* **Task instructions**
In the entries below, find the line with "Electromagnetic Interference" and the line with "Septembrie 2019"; give again those lines and every line between them, exactly.

(Page-level text extractions)
----
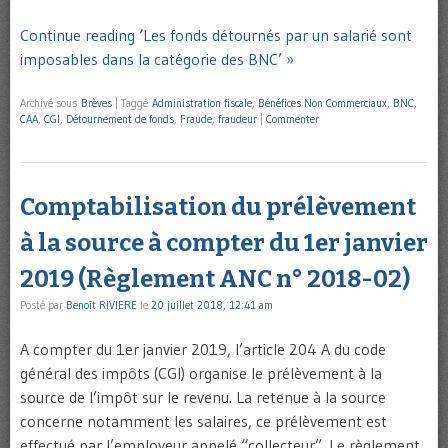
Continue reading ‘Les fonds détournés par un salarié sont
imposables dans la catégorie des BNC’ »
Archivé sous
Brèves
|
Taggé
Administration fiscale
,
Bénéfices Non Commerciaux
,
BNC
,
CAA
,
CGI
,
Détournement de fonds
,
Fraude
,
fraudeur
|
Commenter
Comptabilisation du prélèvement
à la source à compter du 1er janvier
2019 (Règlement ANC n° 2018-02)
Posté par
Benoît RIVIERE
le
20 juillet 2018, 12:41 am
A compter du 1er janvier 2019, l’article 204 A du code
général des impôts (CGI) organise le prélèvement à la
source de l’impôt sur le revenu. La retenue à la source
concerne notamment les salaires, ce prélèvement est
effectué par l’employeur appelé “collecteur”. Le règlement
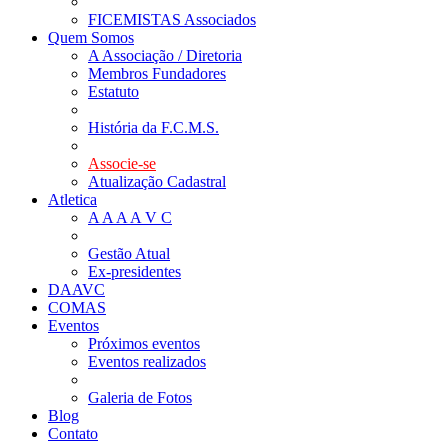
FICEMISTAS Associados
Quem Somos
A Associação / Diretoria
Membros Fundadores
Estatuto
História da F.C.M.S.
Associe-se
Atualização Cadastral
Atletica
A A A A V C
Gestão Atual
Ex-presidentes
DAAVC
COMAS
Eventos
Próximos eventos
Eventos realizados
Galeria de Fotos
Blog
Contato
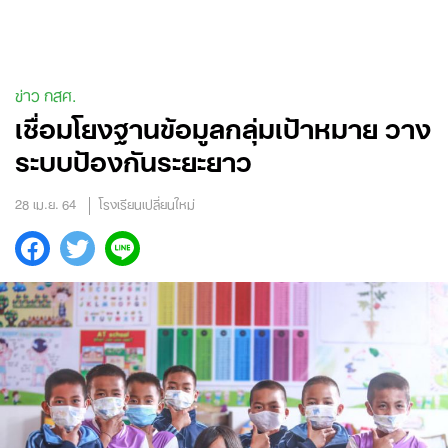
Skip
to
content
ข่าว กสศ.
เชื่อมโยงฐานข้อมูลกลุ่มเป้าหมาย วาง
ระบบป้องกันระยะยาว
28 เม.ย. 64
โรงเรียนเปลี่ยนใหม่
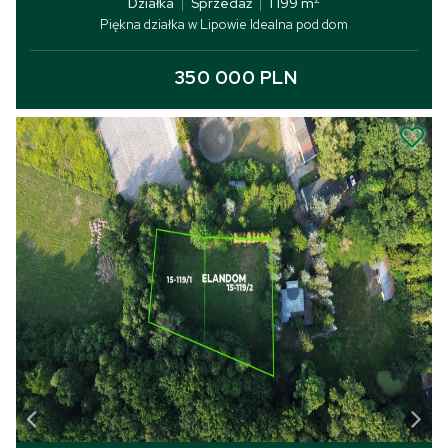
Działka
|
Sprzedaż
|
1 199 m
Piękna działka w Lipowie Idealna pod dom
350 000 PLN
----
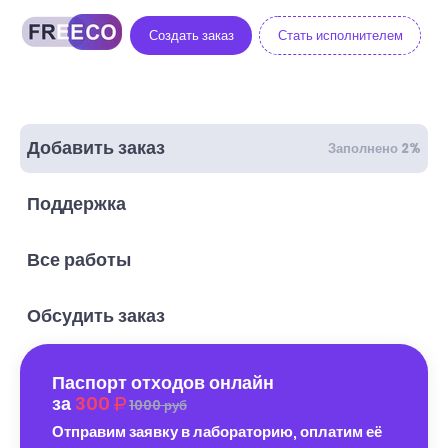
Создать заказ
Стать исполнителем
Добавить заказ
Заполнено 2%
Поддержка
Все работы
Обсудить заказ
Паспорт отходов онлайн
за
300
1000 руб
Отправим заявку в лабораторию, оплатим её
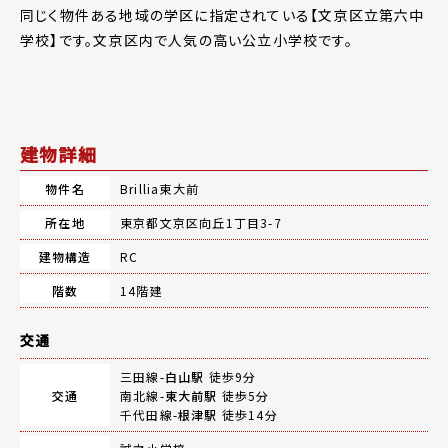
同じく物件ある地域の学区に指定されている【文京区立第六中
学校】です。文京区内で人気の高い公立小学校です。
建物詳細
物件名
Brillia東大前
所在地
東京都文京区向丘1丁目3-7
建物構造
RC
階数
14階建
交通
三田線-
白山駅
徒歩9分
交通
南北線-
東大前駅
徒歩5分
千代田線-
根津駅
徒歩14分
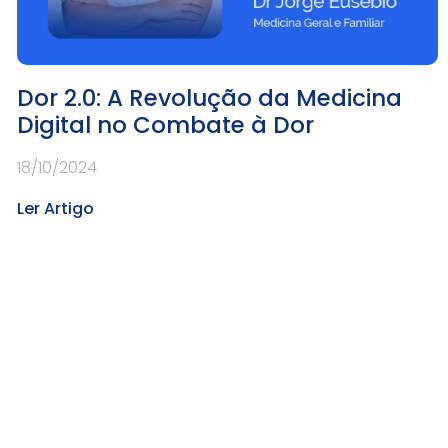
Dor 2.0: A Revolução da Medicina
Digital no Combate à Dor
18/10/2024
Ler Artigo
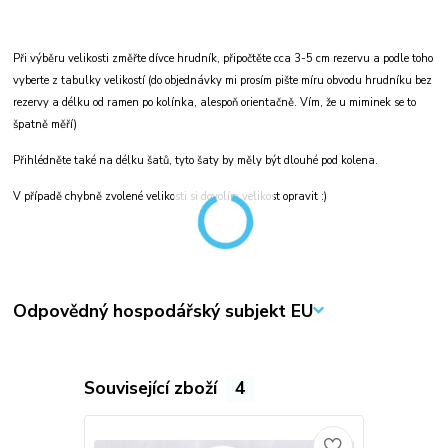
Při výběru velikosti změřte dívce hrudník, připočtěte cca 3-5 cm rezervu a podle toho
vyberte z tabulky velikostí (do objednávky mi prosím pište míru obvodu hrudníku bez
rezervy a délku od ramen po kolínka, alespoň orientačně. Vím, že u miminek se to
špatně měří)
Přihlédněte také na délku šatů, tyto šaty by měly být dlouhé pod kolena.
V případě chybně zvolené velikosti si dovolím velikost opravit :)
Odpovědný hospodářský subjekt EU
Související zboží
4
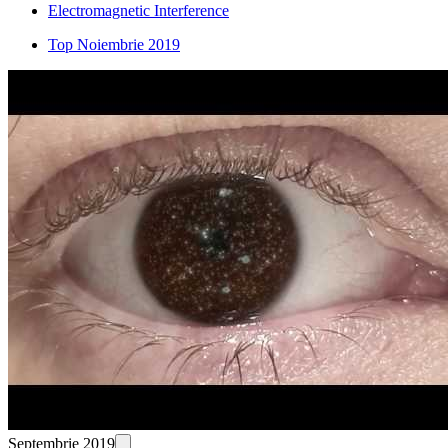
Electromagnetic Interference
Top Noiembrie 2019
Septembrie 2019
----
* **Response to the task**
Electromagnetic Interference
Top Noiembrie 2019
Septembrie 2019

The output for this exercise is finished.